How many times have we brought our families before a priest so they could substantiate, affirm, confirm and enlighten about the beauty and necessity to judge our own conduct in accordance with Church teaching, only to have the man undermine and rob them of it?
My prayers are with that poor woman. Can you imagine the impact of watching the Pope rob your family of it all, knowing this moment could affect generations?
Don't get me wrong, the adverse effects of depriving a generation of catechesis and turning the Sacred Liturgy into Sunday morning religious entertainment they think people are going to get up our of bed for is a conundrum. You can't drag your children to Mass, but when we very much need the support of a priest to enlighten , encourage and support us in our quest to give them the tools for salvation, what is the purpose of saying something that unravels them from the Deposit of Faith and the Sacraments, perhaps for the rest of their life ?
Why not compliment him, help the mother find a place where he can contribute his gifts and feel connected to his spiritual home?
When a mother approaches a priest with her family to seek his help, the hour has come for him to reign in the soul. There is never a time to convey the Commandments are legal mumbo jumbo impertinent to salvation.
Never.
In another development, the Pope contradicted the Deposit of Faith on the death penalty, suggesting the Charlie Mansons of this world should be set free as life imprisonment is a death sentence to mass murderers.
Yet another example he considers himself to be the crusader who leads Christ's people away from the slavery of the Catechism.
Russ Douthat wrote a brutally honest assessment of the problem we have with this Pope: he is contradicting Church teaching.

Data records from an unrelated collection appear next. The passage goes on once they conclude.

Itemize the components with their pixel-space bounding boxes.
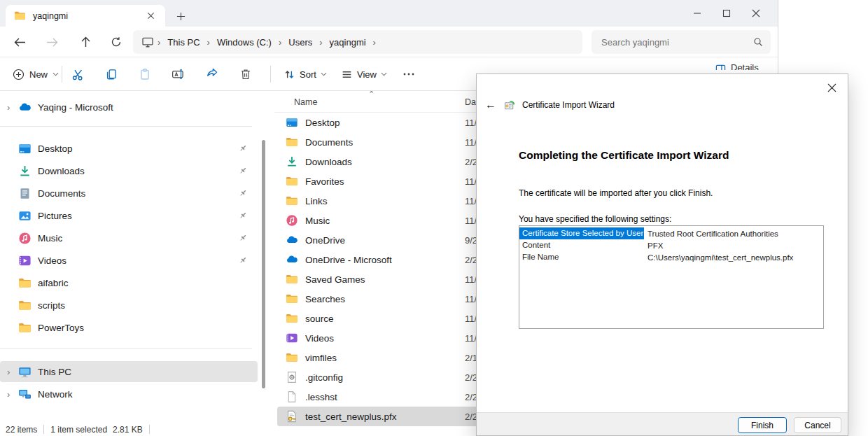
finish-button[interactable]: Finish (738, 417, 787, 433)
onedrive-cloud-icon (286, 234, 298, 246)
dialog-footer: Finish Cancel (477, 412, 848, 435)
back-arrow-icon[interactable]: ← (484, 98, 498, 112)
file-name: source (305, 314, 334, 324)
sidebar-item-label: aifabric (38, 278, 258, 288)
details-button-partial[interactable]: Details (715, 62, 774, 70)
minimize-button[interactable] (682, 0, 712, 27)
sidebar-separator (0, 126, 252, 127)
new-button[interactable]: New (6, 63, 66, 85)
sidebar-item-powertoys[interactable]: PowerToys (0, 317, 258, 338)
folder-icon (286, 136, 298, 148)
file-name: OneDrive - Microsoft (305, 255, 392, 265)
back-button[interactable] (10, 34, 29, 50)
sidebar-item-downloads[interactable]: Downloads (0, 160, 258, 181)
sort-button[interactable]: Sort (277, 63, 333, 85)
dialog-close-button[interactable] (824, 80, 839, 95)
music-icon (18, 232, 31, 245)
sidebar-item-music[interactable]: Music (0, 227, 258, 248)
chevron-right-icon: › (205, 37, 212, 48)
file-name: Desktop (305, 118, 340, 128)
share-button[interactable] (198, 63, 226, 85)
maximize-button[interactable] (712, 0, 741, 27)
paste-button[interactable] (131, 63, 159, 85)
documents-icon (18, 187, 31, 200)
copy-button[interactable] (97, 63, 125, 85)
chevron-down-icon (381, 72, 387, 76)
sort-ascending-icon: ⌃ (368, 90, 374, 99)
list-item-saved-games[interactable]: Saved Games11/ (277, 269, 479, 289)
cancel-button[interactable]: Cancel (794, 417, 841, 433)
list-item-source[interactable]: source11/ (277, 309, 479, 328)
certificate-file-icon (286, 410, 298, 423)
sidebar-item-label: Videos (38, 255, 238, 266)
list-item-downloads[interactable]: Downloads2/2 (277, 152, 479, 171)
list-item-vimfiles[interactable]: vimfiles2/1 (277, 348, 479, 367)
sidebar-item-this-pc[interactable]: › This PC (0, 361, 258, 382)
up-button[interactable] (76, 34, 95, 50)
folder-icon (286, 312, 298, 325)
view-button[interactable]: View (335, 63, 393, 85)
list-item-desktop[interactable]: Desktop11/ (277, 113, 479, 132)
column-header-date[interactable]: Da (465, 97, 476, 107)
view-lines-icon (341, 69, 353, 80)
breadcrumb[interactable]: › This PC › Windows (C:) › Users › yaqin… (133, 30, 582, 54)
list-item-favorites[interactable]: Favorites11/ (277, 171, 479, 191)
file-date: 11/ (465, 314, 477, 324)
breadcrumb-yaqingmi[interactable]: yaqingmi (325, 34, 371, 50)
list-item-onedrive-microsoft[interactable]: OneDrive - Microsoft2/2 (277, 250, 479, 269)
list-item-onedrive[interactable]: OneDrive9/2 (277, 230, 479, 250)
file-date: 11/ (465, 216, 477, 226)
trash-icon (239, 68, 252, 80)
list-item-lesshst[interactable]: .lesshst2/2 (277, 387, 479, 407)
settings-row-filename[interactable]: File Name C:\Users\yaqingmi\test_cert_ne… (519, 251, 823, 263)
refresh-button[interactable] (106, 34, 126, 50)
folder-icon (286, 273, 298, 286)
cut-button[interactable] (64, 63, 92, 85)
sidebar-item-scripts[interactable]: scripts (0, 295, 258, 316)
sort-button-label: Sort (300, 69, 316, 80)
sidebar-item-videos[interactable]: Videos (0, 250, 258, 271)
close-button[interactable] (741, 0, 771, 27)
rename-button[interactable] (164, 63, 192, 85)
address-bar-row: › This PC › Windows (C:) › Users › yaqin… (0, 27, 778, 57)
sidebar-scrollbar[interactable] (262, 140, 265, 388)
chevron-expand-icon: › (7, 102, 17, 113)
breadcrumb-windows-c[interactable]: Windows (C:) (212, 34, 276, 50)
breadcrumb-this-pc[interactable]: This PC (162, 34, 204, 50)
setting-value: Trusted Root Certification Authorities (644, 230, 778, 238)
sidebar-item-label: scripts (38, 300, 258, 311)
list-item-videos[interactable]: Videos11/ (277, 328, 479, 348)
forward-button[interactable] (42, 34, 62, 50)
rename-icon (172, 68, 186, 80)
breadcrumb-users[interactable]: Users (284, 34, 317, 50)
delete-button[interactable] (232, 63, 260, 85)
list-item-searches[interactable]: Searches11/ (277, 289, 479, 309)
list-item-music[interactable]: Music11/ (277, 211, 479, 230)
sidebar-item-documents[interactable]: Documents (0, 183, 258, 204)
settings-row-content[interactable]: Content PFX (519, 239, 823, 251)
screen: yaqingmi (0, 0, 868, 436)
list-item-links[interactable]: Links11/ (277, 191, 479, 211)
navigation-pane: › Yaqing - Microsoft Desktop Downloads D… (0, 92, 259, 423)
sidebar-item-label: Music (38, 233, 238, 244)
sidebar-item-onedrive[interactable]: › Yaqing - Microsoft (0, 97, 258, 118)
sidebar-item-aifabric[interactable]: aifabric (0, 272, 258, 293)
column-header-name[interactable]: Name (294, 97, 317, 107)
settings-row-store[interactable]: Certificate Store Selected by User Trust… (519, 227, 823, 239)
list-item-documents[interactable]: Documents11/ (277, 132, 479, 152)
search-input[interactable] (601, 30, 741, 54)
tab-close-button[interactable] (143, 8, 158, 24)
selection-count: 1 item selected (50, 425, 107, 435)
explorer-tab[interactable]: yaqingmi (6, 5, 165, 27)
file-date: 11/ (465, 176, 477, 187)
videos-icon (286, 332, 298, 344)
sidebar-item-pictures[interactable]: Pictures (0, 205, 258, 226)
more-options-button[interactable] (395, 63, 423, 85)
file-date: 11/ (465, 333, 477, 344)
search-icon (752, 36, 764, 48)
list-item-gitconfig[interactable]: .gitconfig2/2 (277, 367, 479, 387)
new-tab-button[interactable] (172, 8, 189, 24)
sidebar-item-network[interactable]: › Network (0, 384, 258, 405)
file-icon (286, 391, 298, 403)
sidebar-item-desktop[interactable]: Desktop (0, 138, 258, 159)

Catholics who pursue their lives trying to live in a state of Grace - and that is not a small group - are about as likely to introduce his ideas to our children as we would introduce Joan Chittister as a role model for feminine fashion.
Russ stated, and I agree, that when the Church is burdened with a Pope who contradicts Church teaching, the role of the Church is to resist his errors.
But if he seems to be choosing the more dangerous path — if he moves to reassign potential critics in the hierarchy, if he seems to be stacking the next synod’s ranks with supporters of a sweeping change — then conservative Catholics will need a cleareyed understanding of the situation.
They can certainly persist in the belief that God protects the church from self-contradiction. But they might want to consider the possibility that they have a role to play, and that this pope may be preserved from error only if the church itself resists him.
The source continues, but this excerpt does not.